According to data presented by the Ministry of the Environment, more than 70% of people who carry out illegal mining activity in Madre de Dios are migrants, mainly from Cusco and Puno. “They are people who leave a hell to get into another that is also terrible, and it is something that happens throughout Peru,” says the bishop.

It states that this reality can not be addressed without addressing the problem of poverty and the lack of work in the country. “It is true that there are people who are profiting greatly from gold, but there are thousands of people, tens of thousands who are surviving from mining.”

The problem of mining is the problem of a country that does not have the capacity to give jobs to its people, and has no capacity to seek a decent life. And the desperate people come out in stampede and look for their own uncontrolled solution and that is what is happening in Madre de Dios, it is a stateless area,” he acknowledges.

Indigenous Peoples

The familiarity that David Martínez has as the Amazon responds to a long experience. Born in the Basque Country (Spain), he came to Peru for the first time when he was very young, when he was already clear that he wanted to be a missionary. After returning to his homeland to finish his studies, he returned to the country in 2001, and later joined the Kirigueti Mission in the Lower Urubamba.  He worked for many years with native Machiguenga until he was made bishop. His position in relation to how a certain sector, mainly of authorities, sees the native peoples is of criticism.

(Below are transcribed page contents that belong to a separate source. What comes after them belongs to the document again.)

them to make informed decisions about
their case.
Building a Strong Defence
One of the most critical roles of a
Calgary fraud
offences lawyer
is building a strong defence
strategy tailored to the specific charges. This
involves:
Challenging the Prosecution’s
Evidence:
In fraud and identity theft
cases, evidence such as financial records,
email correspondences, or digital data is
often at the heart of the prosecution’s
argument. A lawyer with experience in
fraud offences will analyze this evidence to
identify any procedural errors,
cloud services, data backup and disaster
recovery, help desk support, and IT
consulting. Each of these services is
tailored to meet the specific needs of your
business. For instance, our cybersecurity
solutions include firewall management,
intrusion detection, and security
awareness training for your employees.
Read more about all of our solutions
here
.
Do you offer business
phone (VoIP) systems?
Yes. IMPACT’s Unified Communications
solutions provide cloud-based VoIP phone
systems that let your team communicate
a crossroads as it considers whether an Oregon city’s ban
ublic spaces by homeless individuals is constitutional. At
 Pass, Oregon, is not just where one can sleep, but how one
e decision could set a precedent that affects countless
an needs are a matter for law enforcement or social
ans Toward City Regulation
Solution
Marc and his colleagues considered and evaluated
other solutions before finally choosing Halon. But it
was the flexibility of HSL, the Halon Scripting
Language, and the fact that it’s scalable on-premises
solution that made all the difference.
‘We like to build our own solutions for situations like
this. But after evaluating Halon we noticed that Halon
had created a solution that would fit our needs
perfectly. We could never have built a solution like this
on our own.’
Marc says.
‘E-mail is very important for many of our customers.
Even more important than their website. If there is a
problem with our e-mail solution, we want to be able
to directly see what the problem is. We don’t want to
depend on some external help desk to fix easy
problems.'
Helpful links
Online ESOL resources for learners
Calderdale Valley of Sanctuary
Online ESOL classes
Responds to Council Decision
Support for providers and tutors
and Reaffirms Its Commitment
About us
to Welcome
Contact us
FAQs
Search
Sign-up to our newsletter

“As we sometimes feel from our western world that the indigenous I like and I accept whenever you wear pens, as long as you carry your bow and arrow, but I do not let it intervene in politics,” he points out.

He then emphatically reflects: “That is, the rest of the nation can raise issues that may affect indigenous peoples; But that the indigenous people, that the natives can sit at the table and make some proposals that affect us to the rest of society, I feel like that does not like it so much. “

In Madre de Dios there are native communities of the Harákmbut, Machiguenga and Yine peoples. Photo: Internet

The Western world itself is considered to be an alternative for indigenous peoples, but what they live in does not consider it an alternative for us; And they have values ​​to contribute to redirect this world a little, which has led to chaos, “ends this part.


The REPAM is a young and regional network (which seeks to link the countries of the Panamazonia), whose aim is to “Amazon the world”; Under this slogan, its members have been organized in several axes (human rights, alternatives to development, communication, among others).

According to the bishop, “there is a need to get together different actors of the Vicariate, actors representing different issues.” So the parish priests, all religious have been summoned. “But besides,” says Martinez, “we have made an impact with those brothers who work directly with the indigenous peoples.”

It is a question of articulating the work within the vicariates themselves and outwards, with their peers in the Amazon, to make known the reality of the communities, more bearing in mind that today one perceives a special interest in what happens in this part of the world.

Going back to the present, it is easy to imagine that David Martinez was perhaps the person who most enthusiastically received the news of the arrival of Pope Francis to Mother of God.

In the telephone communication held on Monday, he announced that the Pastoral Council of the Vicariate met after meeting the visit to begin drawing up actions. “The visit of the Pope is to listen to the most vulnerable, and will bring a message of hope,” he concluded.